I have been shopping for a new G5RV type antenna since Radio Works in VA. was sold. I currently have one running east-west (North south lopes) and I wanted one that goes north-south (west-east lopes). The new owner is focusing his production in a different direction than the G5RV right now. What it comes down to, is for me to make my own G5RV antenna.

Knowing that some of you are working on new antenna's over the winter I thought I would share this with the folks here.

Now many folks carry manufactured G5RV antenna's and market them as multi-band antenna's when in fact they are not. They are weak on 75/80 and 10-meters and will not pick up 60, 30, and 15 meters. Eventually my search lead me to reading an article entitled, The Truth about the G5RV Antenna.

The article spoke to two different versions of the G5RV antenna - The ZS6BKW and W0BTU Antenna's. As it is tough in life to get an all encompassing piece of equipment ala "getting your cake and eating it too", both the ZS6BKW and W0BTU antenna's are an improvement over the G5RV antenna however, neither one is all encompassing.

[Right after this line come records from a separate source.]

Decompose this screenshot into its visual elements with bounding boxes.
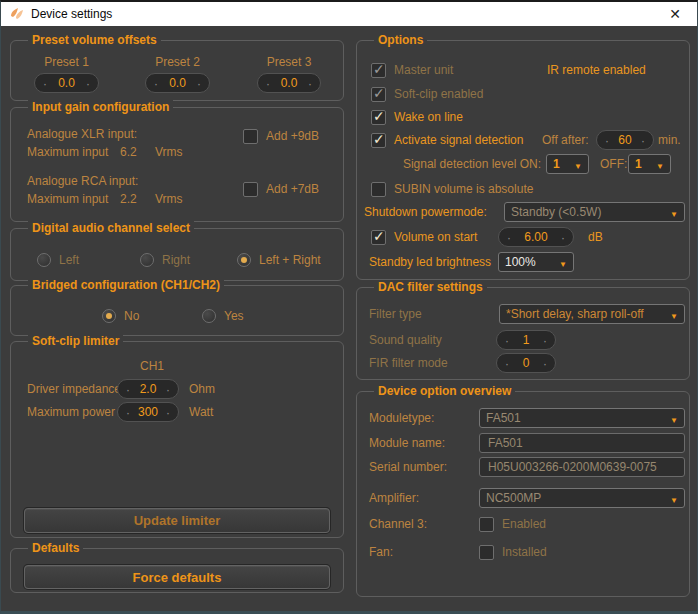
preset-1-spinner[interactable]: 0.0 [34, 73, 99, 93]
update-limiter-button[interactable]: Update limiter [24, 508, 330, 533]
off-after-unit: min. [658, 130, 681, 150]
radio-selected-icon[interactable] [102, 309, 116, 323]
fan-installed-checkbox[interactable] [479, 545, 494, 560]
radio-left[interactable]: Left [37, 250, 79, 270]
softclip-enabled-label: Soft-clip enabled [394, 87, 483, 101]
master-unit-checkbox[interactable] [371, 63, 386, 78]
level-on-dropdown[interactable]: 1 [546, 154, 589, 174]
xlr-max-input: Maximum input [27, 142, 108, 162]
driver-impedance-label: Driver impedance [27, 379, 121, 399]
preset-1-label: Preset 1 [34, 52, 99, 72]
channel3-row: Enabled [479, 514, 546, 534]
signal-detection-label: Activate signal detection [394, 133, 523, 147]
group-title: Bridged configuration (CH1/CH2) [28, 278, 224, 292]
spinner-increment-icon[interactable] [640, 131, 646, 149]
wake-on-line-row: Wake on line [371, 107, 463, 127]
wake-on-line-checkbox[interactable] [371, 110, 386, 125]
preset-3-spinner[interactable]: 0.0 [257, 73, 321, 93]
channel-label: CH1 [117, 356, 187, 376]
radio-icon[interactable] [202, 309, 216, 323]
fir-mode-spinner[interactable]: 0 [496, 353, 556, 373]
radio-icon[interactable] [140, 253, 154, 267]
filter-type-label: Filter type [369, 304, 422, 324]
signal-detection-row: Activate signal detection [371, 130, 523, 150]
moduletype-label: Moduletype: [369, 408, 434, 428]
channel3-enabled-label: Enabled [502, 517, 546, 531]
moduletype-dropdown[interactable]: FA501 [479, 408, 685, 428]
level-on-label: Signal detection level ON: [394, 154, 541, 174]
spinner-increment-icon[interactable] [542, 354, 548, 372]
channel3-enabled-checkbox[interactable] [479, 517, 494, 532]
wake-on-line-label: Wake on line [394, 110, 463, 124]
rca-input-label: Analogue RCA input: [27, 171, 138, 191]
rca-max-value: 2.2 [120, 189, 137, 209]
radio-no[interactable]: No [102, 306, 139, 326]
radio-selected-icon[interactable] [237, 253, 251, 267]
force-defaults-button[interactable]: Force defaults [24, 565, 330, 589]
fan-label: Fan: [369, 542, 393, 562]
volume-unit: dB [588, 227, 603, 247]
xlr-input-label: Analogue XLR input: [27, 124, 137, 144]
power-unit: Watt [189, 402, 213, 422]
add-9db-row: Add +9dB [243, 126, 319, 146]
sound-quality-label: Sound quality [369, 330, 442, 350]
group-device-overview: Device option overview Moduletype: FA501… [356, 391, 690, 597]
off-after-spinner[interactable]: 60 [596, 130, 654, 150]
radio-icon[interactable] [37, 253, 51, 267]
impedance-unit: Ohm [189, 379, 215, 399]
preset-2-spinner[interactable]: 0.0 [145, 73, 210, 93]
level-off-label: OFF: [600, 154, 627, 174]
radio-right[interactable]: Right [140, 250, 190, 270]
module-name-field[interactable]: FA501 [479, 433, 685, 453]
spinner-increment-icon[interactable] [542, 331, 548, 349]
channel3-label: Channel 3: [369, 514, 427, 534]
subin-checkbox[interactable] [371, 182, 386, 197]
add-9db-checkbox[interactable] [243, 129, 258, 144]
chevron-down-icon [670, 203, 678, 221]
volume-on-start-checkbox[interactable] [371, 230, 386, 245]
device-settings-window: Device settings ✕ Preset volume offsets … [0, 0, 698, 614]
group-defaults: Defaults Force defaults [10, 548, 344, 593]
maximum-power-label: Maximum power [27, 402, 115, 422]
volume-on-start-spinner[interactable]: 6.00 [498, 227, 574, 247]
subin-row: SUBIN volume is absolute [371, 179, 533, 199]
spinner-increment-icon[interactable] [196, 74, 202, 92]
group-title: Options [374, 33, 427, 47]
shutdown-powermode-dropdown[interactable]: Standby (<0.5W) [504, 202, 685, 222]
level-off-dropdown[interactable]: 1 [628, 154, 671, 174]
module-name-label: Module name: [369, 433, 445, 453]
spinner-increment-icon[interactable] [165, 403, 171, 421]
rca-max-input: Maximum input [27, 189, 108, 209]
chevron-down-icon [670, 409, 678, 427]
xlr-max-unit: Vrms [155, 142, 183, 162]
dialog-body: Preset volume offsets Preset 1 Preset 2 … [1, 26, 697, 611]
add-7db-label: Add +7dB [266, 182, 319, 196]
serial-number-field[interactable]: H05U003266-0200M0639-0075 [479, 457, 685, 477]
radio-yes[interactable]: Yes [202, 306, 244, 326]
filter-type-dropdown[interactable]: *Short delay, sharp roll-off [499, 304, 685, 324]
spinner-increment-icon[interactable] [85, 74, 91, 92]
close-icon[interactable]: ✕ [661, 6, 689, 22]
group-title: Preset volume offsets [28, 33, 161, 47]
amplifier-dropdown[interactable]: NC500MP [479, 488, 685, 508]
rca-max-unit: Vrms [155, 189, 183, 209]
spinner-increment-icon[interactable] [165, 380, 171, 398]
maximum-power-spinner[interactable]: 300 [117, 402, 179, 422]
spinner-increment-icon[interactable] [307, 74, 313, 92]
softclip-enabled-row: Soft-clip enabled [371, 84, 483, 104]
preset-2-label: Preset 2 [145, 52, 210, 72]
add-7db-checkbox[interactable] [243, 182, 258, 197]
group-softclip-limiter: Soft-clip limiter CH1 Driver impedance 2… [10, 341, 344, 538]
group-title: Digital audio channel select [28, 221, 194, 235]
sound-quality-spinner[interactable]: 1 [496, 330, 556, 350]
chevron-down-icon [670, 489, 678, 507]
spinner-increment-icon[interactable] [560, 228, 566, 246]
standby-led-dropdown[interactable]: 100% [498, 252, 574, 272]
group-options: Options Master unit IR remote enabled So… [356, 40, 690, 280]
driver-impedance-spinner[interactable]: 2.0 [117, 379, 179, 399]
signal-detection-checkbox[interactable] [371, 133, 386, 148]
group-title: Device option overview [374, 384, 515, 398]
softclip-enabled-checkbox[interactable] [371, 87, 386, 102]
radio-left-right[interactable]: Left + Right [237, 250, 321, 270]
volume-on-start-row: Volume on start [371, 227, 477, 247]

Because I hate wasting my time, and prefer doing something once rather than twice, I contacted Cecil Moore, W5DXP who has reportedly made some considerable improvements to the ZS6BKW and W0BTU antenna's.

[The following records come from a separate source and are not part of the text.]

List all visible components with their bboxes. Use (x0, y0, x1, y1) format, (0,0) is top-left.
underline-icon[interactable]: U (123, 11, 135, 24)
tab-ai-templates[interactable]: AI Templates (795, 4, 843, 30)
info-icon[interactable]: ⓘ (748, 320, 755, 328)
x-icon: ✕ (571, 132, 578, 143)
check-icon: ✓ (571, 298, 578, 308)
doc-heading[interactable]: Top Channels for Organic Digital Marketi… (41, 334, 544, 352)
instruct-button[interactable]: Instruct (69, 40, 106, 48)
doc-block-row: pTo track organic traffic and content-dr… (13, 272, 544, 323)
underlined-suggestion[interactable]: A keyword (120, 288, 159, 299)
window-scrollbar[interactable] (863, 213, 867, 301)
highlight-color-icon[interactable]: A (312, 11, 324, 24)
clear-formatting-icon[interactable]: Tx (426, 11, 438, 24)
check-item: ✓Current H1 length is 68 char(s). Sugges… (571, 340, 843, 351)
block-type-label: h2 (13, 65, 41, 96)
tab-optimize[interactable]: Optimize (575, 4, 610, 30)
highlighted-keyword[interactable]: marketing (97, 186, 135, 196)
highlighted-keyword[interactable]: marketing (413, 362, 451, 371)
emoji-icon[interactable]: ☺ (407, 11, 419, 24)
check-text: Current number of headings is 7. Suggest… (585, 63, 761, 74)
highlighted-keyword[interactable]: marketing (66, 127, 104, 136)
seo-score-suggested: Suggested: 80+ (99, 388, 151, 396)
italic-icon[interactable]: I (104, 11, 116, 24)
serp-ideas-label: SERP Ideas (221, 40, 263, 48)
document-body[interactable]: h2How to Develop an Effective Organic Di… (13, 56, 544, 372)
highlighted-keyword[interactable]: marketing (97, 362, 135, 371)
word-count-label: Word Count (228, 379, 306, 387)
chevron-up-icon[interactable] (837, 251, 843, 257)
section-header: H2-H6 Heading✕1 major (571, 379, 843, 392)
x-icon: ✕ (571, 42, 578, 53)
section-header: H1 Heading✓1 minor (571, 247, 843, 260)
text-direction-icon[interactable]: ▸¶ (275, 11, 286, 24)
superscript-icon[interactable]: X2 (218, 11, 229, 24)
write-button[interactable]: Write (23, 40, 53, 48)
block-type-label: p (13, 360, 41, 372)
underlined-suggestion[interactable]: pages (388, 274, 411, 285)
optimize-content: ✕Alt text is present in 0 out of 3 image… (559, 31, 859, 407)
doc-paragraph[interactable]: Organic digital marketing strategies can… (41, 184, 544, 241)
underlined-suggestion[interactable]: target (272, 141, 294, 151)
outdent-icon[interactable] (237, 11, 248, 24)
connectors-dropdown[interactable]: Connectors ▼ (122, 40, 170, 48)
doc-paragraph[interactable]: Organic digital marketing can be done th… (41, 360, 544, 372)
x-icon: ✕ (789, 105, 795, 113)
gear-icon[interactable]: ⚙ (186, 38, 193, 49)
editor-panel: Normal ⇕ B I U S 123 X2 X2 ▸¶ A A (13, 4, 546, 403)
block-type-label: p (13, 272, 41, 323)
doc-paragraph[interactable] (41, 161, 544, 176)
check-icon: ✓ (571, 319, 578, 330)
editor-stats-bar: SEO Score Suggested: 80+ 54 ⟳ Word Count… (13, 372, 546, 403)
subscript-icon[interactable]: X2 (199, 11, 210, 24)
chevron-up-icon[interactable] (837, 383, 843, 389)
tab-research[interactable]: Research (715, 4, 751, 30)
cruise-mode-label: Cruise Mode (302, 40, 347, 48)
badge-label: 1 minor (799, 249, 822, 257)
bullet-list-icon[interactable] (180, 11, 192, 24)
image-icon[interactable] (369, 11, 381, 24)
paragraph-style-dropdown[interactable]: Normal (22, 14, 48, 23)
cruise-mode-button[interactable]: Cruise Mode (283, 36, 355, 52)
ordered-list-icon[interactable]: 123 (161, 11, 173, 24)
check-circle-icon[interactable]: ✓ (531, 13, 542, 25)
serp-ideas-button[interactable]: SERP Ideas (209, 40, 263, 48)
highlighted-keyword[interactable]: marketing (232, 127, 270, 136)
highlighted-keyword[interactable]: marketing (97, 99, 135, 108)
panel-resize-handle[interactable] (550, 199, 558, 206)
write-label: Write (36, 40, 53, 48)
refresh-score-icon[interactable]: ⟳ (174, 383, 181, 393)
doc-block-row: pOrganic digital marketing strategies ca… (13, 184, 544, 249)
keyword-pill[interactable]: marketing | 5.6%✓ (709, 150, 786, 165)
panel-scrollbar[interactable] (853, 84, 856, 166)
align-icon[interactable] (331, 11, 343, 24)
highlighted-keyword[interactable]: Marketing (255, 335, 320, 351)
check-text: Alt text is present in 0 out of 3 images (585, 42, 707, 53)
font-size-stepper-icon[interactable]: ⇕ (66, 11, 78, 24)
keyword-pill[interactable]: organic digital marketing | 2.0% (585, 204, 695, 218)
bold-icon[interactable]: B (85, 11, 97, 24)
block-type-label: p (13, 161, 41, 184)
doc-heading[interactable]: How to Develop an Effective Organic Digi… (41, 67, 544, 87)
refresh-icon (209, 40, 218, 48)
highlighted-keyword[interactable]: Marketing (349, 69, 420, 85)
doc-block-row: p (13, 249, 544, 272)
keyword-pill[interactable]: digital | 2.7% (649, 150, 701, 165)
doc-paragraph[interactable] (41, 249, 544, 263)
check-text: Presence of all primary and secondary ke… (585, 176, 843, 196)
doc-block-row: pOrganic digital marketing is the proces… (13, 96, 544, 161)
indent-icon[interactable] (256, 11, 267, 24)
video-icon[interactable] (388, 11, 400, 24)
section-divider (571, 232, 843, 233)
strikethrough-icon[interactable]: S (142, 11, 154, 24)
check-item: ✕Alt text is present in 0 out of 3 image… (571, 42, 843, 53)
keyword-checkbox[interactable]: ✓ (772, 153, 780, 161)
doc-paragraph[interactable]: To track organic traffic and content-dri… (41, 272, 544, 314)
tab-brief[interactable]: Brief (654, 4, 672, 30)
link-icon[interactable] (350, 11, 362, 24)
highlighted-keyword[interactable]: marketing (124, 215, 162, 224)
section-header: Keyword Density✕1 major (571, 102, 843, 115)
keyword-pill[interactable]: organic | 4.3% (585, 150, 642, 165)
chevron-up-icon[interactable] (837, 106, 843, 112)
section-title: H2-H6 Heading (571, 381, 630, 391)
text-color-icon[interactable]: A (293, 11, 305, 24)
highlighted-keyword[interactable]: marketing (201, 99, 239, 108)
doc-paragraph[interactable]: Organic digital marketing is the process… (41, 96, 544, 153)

Moore and I have been trading emails over the past few months and he just published an article entitled How to Transform Your ZS6BKW Into an All-HF-Band Antenna.

In essence the antenna is a dipole flattop 92' long with 39' of 450 ohm ladder line into a 1:1 choke-balun to 50 ohm coax. If you just did this your SWR's (Standing Wave Ratio) would be the following in the following band's:

Meter      SWR
80           4.5*
60           >10**
40           1.4
30           >10**
20           1.3
17           1.4
15           >10**
12           1.2
10           1.6

If you don't want to have to use a tuner you really want to keep SWR below 1.5. If you use a tuner to control SWR lets say taming a high SWR, there is no tuner I am aware of that will bring an antenna's SWR down south of 2.0 if the SWR is north of 10.0.

*   You will need a tuner
** You can not tune

These results bring us to Option 1.

Option 1:

To bring 80-meters down to 1.2 SWR add a 500pf Doorknob capacitor*** post the 1:1 balun on the center coax center conductor. When you do this the SWR on 80-meters drops to around 1.2. The capacitor does not adversely affect SWR when left in line to 40, 20, 17, 12, & 10-meters.

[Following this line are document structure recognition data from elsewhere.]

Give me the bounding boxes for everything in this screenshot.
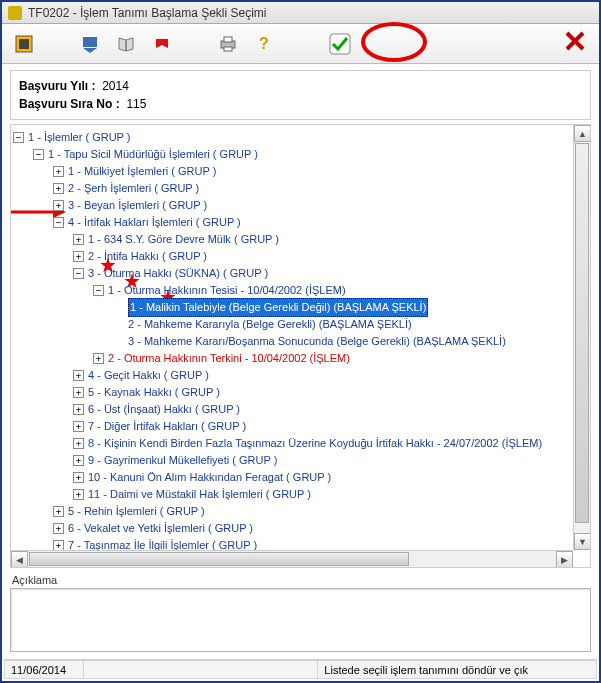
seq-label: Başvuru Sıra No : bbox=[19, 97, 120, 111]
help-button[interactable]: ? bbox=[252, 32, 276, 56]
bookmark-button[interactable] bbox=[150, 32, 174, 56]
tree-node[interactable]: 4 - Geçit Hakkı ( GRUP ) bbox=[88, 367, 209, 384]
filter-button[interactable] bbox=[78, 32, 102, 56]
seq-value: 115 bbox=[126, 97, 146, 111]
tree-node[interactable]: 3 - Oturma Hakkı (SÜKNA) ( GRUP ) bbox=[88, 265, 268, 282]
expand-icon[interactable]: + bbox=[53, 523, 64, 534]
tree-node[interactable]: 6 - Vekalet ve Yetki İşlemleri ( GRUP ) bbox=[68, 520, 253, 537]
expand-icon[interactable]: + bbox=[73, 234, 84, 245]
scroll-thumb[interactable] bbox=[29, 552, 409, 566]
tree-node[interactable]: 2 - Şerh İşlemleri ( GRUP ) bbox=[68, 180, 199, 197]
tree-node[interactable]: 1 - 634 S.Y. Göre Devre Mülk ( GRUP ) bbox=[88, 231, 279, 248]
highlight-circle-annotation bbox=[361, 22, 427, 62]
tree-node[interactable]: 5 - Rehin İşlemleri ( GRUP ) bbox=[68, 503, 205, 520]
tree-node[interactable]: 8 - Kişinin Kendi Birden Fazla Taşınmazı… bbox=[88, 435, 542, 452]
tree-node[interactable]: 1 - İşlemler ( GRUP ) bbox=[28, 129, 130, 146]
titlebar: TF0202 - İşlem Tanımı Başlama Şekli Seçi… bbox=[2, 2, 599, 24]
expand-icon[interactable]: + bbox=[73, 251, 84, 262]
expand-icon[interactable]: + bbox=[53, 183, 64, 194]
collapse-icon[interactable]: − bbox=[73, 268, 84, 279]
expand-icon[interactable]: + bbox=[53, 200, 64, 211]
tree-node[interactable]: 10 - Kanuni Ön Alım Hakkından Feragat ( … bbox=[88, 469, 331, 486]
tree-node[interactable]: 2 - Oturma Hakkının Terkini - 10/04/2002… bbox=[108, 350, 350, 367]
tree-node[interactable]: 2 - İntifa Hakkı ( GRUP ) bbox=[88, 248, 207, 265]
horizontal-scrollbar[interactable]: ◀ ▶ bbox=[11, 550, 573, 567]
close-button[interactable] bbox=[565, 31, 585, 57]
svg-rect-5 bbox=[224, 47, 232, 51]
tree-node[interactable]: 6 - Üst (İnşaat) Hakkı ( GRUP ) bbox=[88, 401, 240, 418]
tree-node[interactable]: 3 - Beyan İşlemleri ( GRUP ) bbox=[68, 197, 207, 214]
tree-container: ★ ★ ★ − 1 - İşlemler ( GRUP ) − 1 - Tapu… bbox=[10, 124, 591, 568]
svg-rect-2 bbox=[83, 37, 97, 47]
expand-icon[interactable]: + bbox=[73, 438, 84, 449]
expand-icon[interactable]: + bbox=[53, 506, 64, 517]
window-title: TF0202 - İşlem Tanımı Başlama Şekli Seçi… bbox=[28, 6, 267, 20]
confirm-button[interactable] bbox=[328, 32, 352, 56]
expand-icon[interactable]: + bbox=[53, 166, 64, 177]
svg-rect-1 bbox=[19, 39, 29, 49]
scroll-thumb[interactable] bbox=[575, 143, 589, 523]
expand-icon[interactable]: + bbox=[73, 421, 84, 432]
expand-icon[interactable]: + bbox=[73, 455, 84, 466]
tree-node[interactable]: 1 - Mülkiyet İşlemleri ( GRUP ) bbox=[68, 163, 216, 180]
collapse-icon[interactable]: − bbox=[13, 132, 24, 143]
tree-node[interactable]: 5 - Kaynak Hakkı ( GRUP ) bbox=[88, 384, 220, 401]
tree-node-selected[interactable]: 1 - Malikin Talebiyle (Belge Gerekli Değ… bbox=[128, 298, 428, 317]
tree[interactable]: − 1 - İşlemler ( GRUP ) − 1 - Tapu Sicil… bbox=[11, 125, 590, 558]
tree-node[interactable]: 3 - Mahkeme Kararı/Boşanma Sonucunda (Be… bbox=[128, 333, 506, 350]
vertical-scrollbar[interactable]: ▲ ▼ bbox=[573, 125, 590, 550]
collapse-icon[interactable]: − bbox=[93, 285, 104, 296]
help-icon: ? bbox=[259, 35, 269, 53]
status-message: Listede seçili işlem tanımını döndür ve … bbox=[317, 660, 597, 679]
collapse-icon[interactable]: − bbox=[33, 149, 44, 160]
year-value: 2014 bbox=[102, 79, 129, 93]
status-spacer bbox=[84, 660, 317, 679]
year-label: Başvuru Yılı : bbox=[19, 79, 95, 93]
tree-node[interactable]: 7 - Diğer İrtifak Hakları ( GRUP ) bbox=[88, 418, 246, 435]
print-button[interactable] bbox=[216, 32, 240, 56]
svg-rect-4 bbox=[224, 37, 232, 42]
scroll-left-icon[interactable]: ◀ bbox=[11, 551, 28, 568]
scroll-down-icon[interactable]: ▼ bbox=[574, 533, 591, 550]
tree-node[interactable]: 1 - Tapu Sicil Müdürlüğü İşlemleri ( GRU… bbox=[48, 146, 258, 163]
book-open-icon[interactable] bbox=[114, 32, 138, 56]
expand-icon[interactable]: + bbox=[73, 387, 84, 398]
scroll-right-icon[interactable]: ▶ bbox=[556, 551, 573, 568]
tree-node[interactable]: 11 - Daimi ve Müstakil Hak İşlemleri ( G… bbox=[88, 486, 311, 503]
scroll-up-icon[interactable]: ▲ bbox=[574, 125, 591, 142]
svg-rect-6 bbox=[330, 34, 350, 54]
description-textarea[interactable] bbox=[10, 588, 591, 652]
app-menu-button[interactable] bbox=[12, 32, 36, 56]
info-panel: Başvuru Yılı : 2014 Başvuru Sıra No : 11… bbox=[10, 70, 591, 120]
expand-icon[interactable]: + bbox=[73, 489, 84, 500]
description-label: Açıklama bbox=[12, 574, 589, 586]
expand-icon[interactable]: + bbox=[73, 404, 84, 415]
toolbar: ? bbox=[2, 24, 599, 64]
expand-icon[interactable]: + bbox=[73, 472, 84, 483]
app-icon bbox=[8, 6, 22, 20]
tree-node[interactable]: 2 - Mahkeme Kararıyla (Belge Gerekli) (B… bbox=[128, 316, 412, 333]
status-date: 11/06/2014 bbox=[4, 660, 84, 679]
tree-node[interactable]: 4 - İrtifak Hakları İşlemleri ( GRUP ) bbox=[68, 214, 241, 231]
collapse-icon[interactable]: − bbox=[53, 217, 64, 228]
tree-node[interactable]: 9 - Gayrimenkul Mükellefiyeti ( GRUP ) bbox=[88, 452, 277, 469]
tree-node[interactable]: 1 - Oturma Hakkının Tesisi - 10/04/2002 … bbox=[108, 282, 346, 299]
expand-icon[interactable]: + bbox=[93, 353, 104, 364]
expand-icon[interactable]: + bbox=[73, 370, 84, 381]
statusbar: 11/06/2014 Listede seçili işlem tanımını… bbox=[4, 659, 597, 679]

*** Leaving the capacitor in line does not adversely affect the higher frequencies when you add ladder line as described in Option 2.

Option 2:


What can you do to optimize 40, 20, 17, 12, & 10-meters after adding the capacitor for 80-meters is to add/delete 450 ohm ladder line in 1 or 2-foot lengths. An easy way to do this without manually adding/deleting ladder line using banana clips, is to use a DPDT knife switch. By adding one or two feet to the existing 39-feet of ladder line helps SWR in the 40, 20, 17, 12, & 10-meter bands with the capacitor still in line.

Here are the SWR's for the following frequency's with an inline capacitor and by adding 1-2-feet of ladder line to the original 39-feet of ladder line via the DPDT knife switch.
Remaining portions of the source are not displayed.